Judge: I see. Your case is a most troubling one Mr Gooch. I will have to consider it in greater length. However due to your previous work with the police community I am prepared to set your bail at 1000 pounds.

Gooch: Yes m’lud.

Judge: You will pay this fine in the next three days. Now put your trousers on.

Gooch: Q&A with Dermot Reeve

DR: Graham Gooch. How are you Sir!

GG: Fine.

DR: So, first question, how do you think the last match went?

GG: It was up and down. Our batsmen showed their were no demons in the pitch. But we lost at the end of the day. That’s cricket.

DR: It was a shame they lost.

GG: That’s cricket.

DR: Who is you favourite batsman Graham?

GG: Well, if I’m being honest I like grafters. The one’s who can stand up, put their hand in the air, reach into their pockets and give 110%. Team players. Like Alistair Cook. He’s a good lad. Always gives 110%. You saw how he played in the last match. He went out and did a job for the team.

DR: What job?

GG: Well he showed there were no demons in the pitch.

DR: I see. Is that what you would’ve done?

GG: Yes. I always went out there and gave 110% in every game I played. You’ve got stand up and be counted. You’ve got to take each over at a time. Each ball at a time. Each game at a time. Take it as it comes. I mean at the end of the day cricket– what is it?

DR: A game?

GG: Yes.

DR: In other words its not all about the individual?

GG: No, never. It’s about the team. At the end of the day you’ve got to graft. Half of us give our all for the team. But there is a remaining 10% who don’t. End of.

DR: And the other 40%?

GG: They do nothing.

DR: Thanks. So what’s been your own favourite innings?

GG: Well personally speaking Dermot my favourite innings was the 333 runs I scored in Nagpur. I literally felt on fire that day. I believe I could’ve scored 333 more!

DR: You were literally on fire?

GG: Yes. Yes I was.

DR: You were in the zone?

GG: I was in a zone.

DR: Which one?

GG: The zone.

DR: Graham, is there ever a time in your life when you haven’t given 110%?

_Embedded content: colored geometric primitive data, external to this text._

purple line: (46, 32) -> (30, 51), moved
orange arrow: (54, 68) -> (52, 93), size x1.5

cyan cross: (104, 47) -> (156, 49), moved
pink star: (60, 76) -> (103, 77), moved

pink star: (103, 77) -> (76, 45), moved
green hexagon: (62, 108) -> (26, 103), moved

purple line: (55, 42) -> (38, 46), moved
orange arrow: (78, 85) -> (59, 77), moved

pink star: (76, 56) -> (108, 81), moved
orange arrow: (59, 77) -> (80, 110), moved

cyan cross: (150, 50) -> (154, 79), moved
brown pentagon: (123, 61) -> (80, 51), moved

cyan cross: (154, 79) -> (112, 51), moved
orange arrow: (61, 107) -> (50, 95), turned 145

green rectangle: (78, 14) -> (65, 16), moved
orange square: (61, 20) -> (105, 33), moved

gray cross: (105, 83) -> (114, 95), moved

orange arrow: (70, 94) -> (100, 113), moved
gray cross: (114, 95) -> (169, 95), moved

GG: No Dermot. I’ve always believed in giving your all. Absolutely 110%.

DR: Where does the extra 10% come from?

GG: You’ve got to dig deep Dermot. If you work really hard and graft then you’ll find that extra 10% to give.

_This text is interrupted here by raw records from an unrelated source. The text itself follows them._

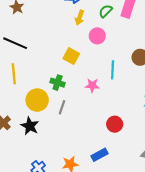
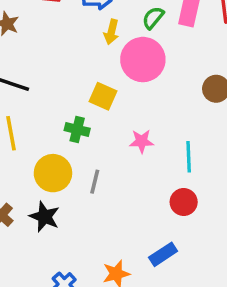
pink circle: (97, 36) -> (143, 60), size x1.6
cyan line: (113, 70) -> (189, 157), moved
green cross: (58, 83) -> (77, 129), moved

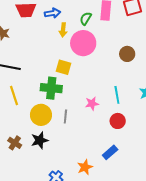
green cross: (77, 129) -> (51, 88), size x1.5
pink star: (142, 141) -> (92, 103), moved
black star: (45, 217) -> (40, 140), turned -30

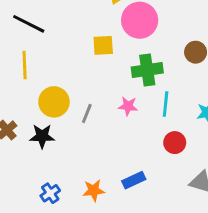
yellow square: (63, 67) -> (103, 45), turned -35
green cross: (51, 88) -> (147, 70), moved, turned -30
red circle: (118, 121) -> (175, 143), moved

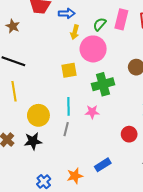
cyan line: (166, 104) -> (69, 106), moved
gray line: (87, 114) -> (66, 129), moved

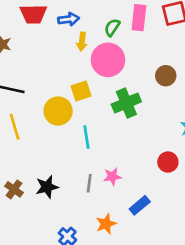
pink star: (92, 112) -> (112, 177), moved
yellow circle: (38, 115) -> (58, 111), moved
gray line: (66, 129) -> (89, 183), moved

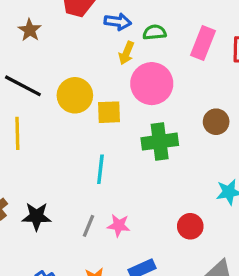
green semicircle: (112, 27) -> (155, 32), moved, turned 36
yellow circle: (58, 111) -> (75, 95), moved

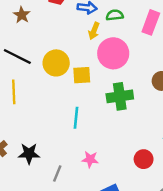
gray line: (89, 226) -> (57, 174), moved

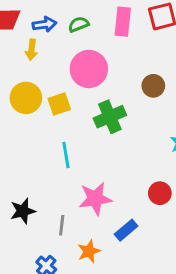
yellow arrow: (94, 31) -> (31, 50), moved
pink star: (90, 159) -> (95, 199), size x1.6
red circle: (144, 159) -> (160, 193), moved

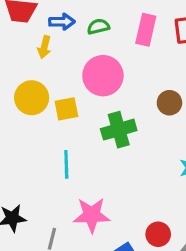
red circle: (160, 193) -> (158, 234), moved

DR: What about Viv Richards? Did he give 10%?

GG: He always gave 110%. Infact he often gave 120% he was that kind of player. A complete one off.

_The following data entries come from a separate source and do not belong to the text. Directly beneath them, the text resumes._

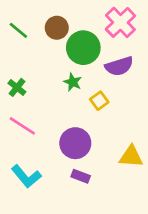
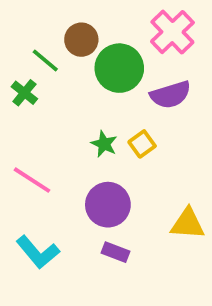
green line: (18, 30) -> (45, 61), moved
green star: (73, 82) -> (104, 144), moved
green cross: (17, 87) -> (24, 93), moved

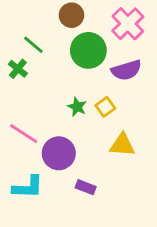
brown circle: (81, 40) -> (71, 15), moved
purple circle: (108, 205) -> (59, 153), moved
yellow triangle: (188, 224) -> (122, 145), moved
cyan L-shape: (38, 252) -> (28, 187), turned -48

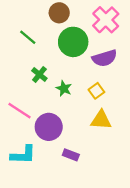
green cross: (18, 69) -> (39, 75), moved
yellow square: (105, 107) -> (96, 91), moved

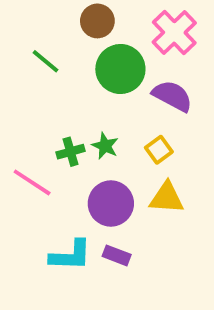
purple semicircle: (105, 58) -> (172, 96), turned -135
green cross: (39, 75) -> (70, 152), moved, turned 35
purple circle: (49, 127) -> (111, 204), moved
cyan L-shape: (23, 155) -> (70, 255), moved

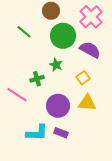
green star: (105, 146) -> (56, 65), moved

DR: Were there any like him?

GG: Well I suppose there have been a few. Clive Lloyd. Chris Broad. Alec Stewart. Alvin Kallicharan.

DR: What about David Gower?

GG: Nope.

DR: You didn’t like Gower?

GG: If I’m being honest Dermot, him and I never really got on. Pillock. He never really trained. And his disciplinary record was shocking.

DR: You mean that time he divebombed the SCG?

GG: Shocking. Pratt. That’d could’ve resulted in a serious accident and possible fatalities.

DR: They say he even had a bottle of Bollinger with him.

GG: Champagne?

DR: Yes.

GG: I’m sorry but that doesn’t surprise me. If I’m being honest the man should be locked up.

DR: And if you’re being dishonest?

GG: Sorry?

DR: You said if you’re being honest. What about if you’re being dishonest?

GG: [PAUSE] Are you trying to be funny?

DR: There is one other question our viewers would like to know Graham. Your moustache. You used to be known as Goochy the Moochy. What happened?

GG: [CHUCKLES] Well Dermot. I shaved it off. You see people kept confusing me with a policeman! They’d keep coming up to me and asking me for directions. [CHUCKLES]

DR: Wait Goochy. You had that moustache for 20 years.

GG: Yes I did.

DR: So you’re saying that for 20 years people confused you with a policeman.

GG: [SILENCE]

DR: You were asked directions for 20 years?

GG: [SILENCE]

DR: Rumour has it Graham that you put your moustache in a glass cabinet and hung it above your mantelpiece. Is this true?

GG: What?

DR: Did the thought never occur to you?

GG: To put my moustache in a glass cabinet?

DR: Yes.

GG: [PAUSES] Look Dermot I never liked you. While you were at some shitty county team I was playing for my country. [THERE IS A KERFUFFLE].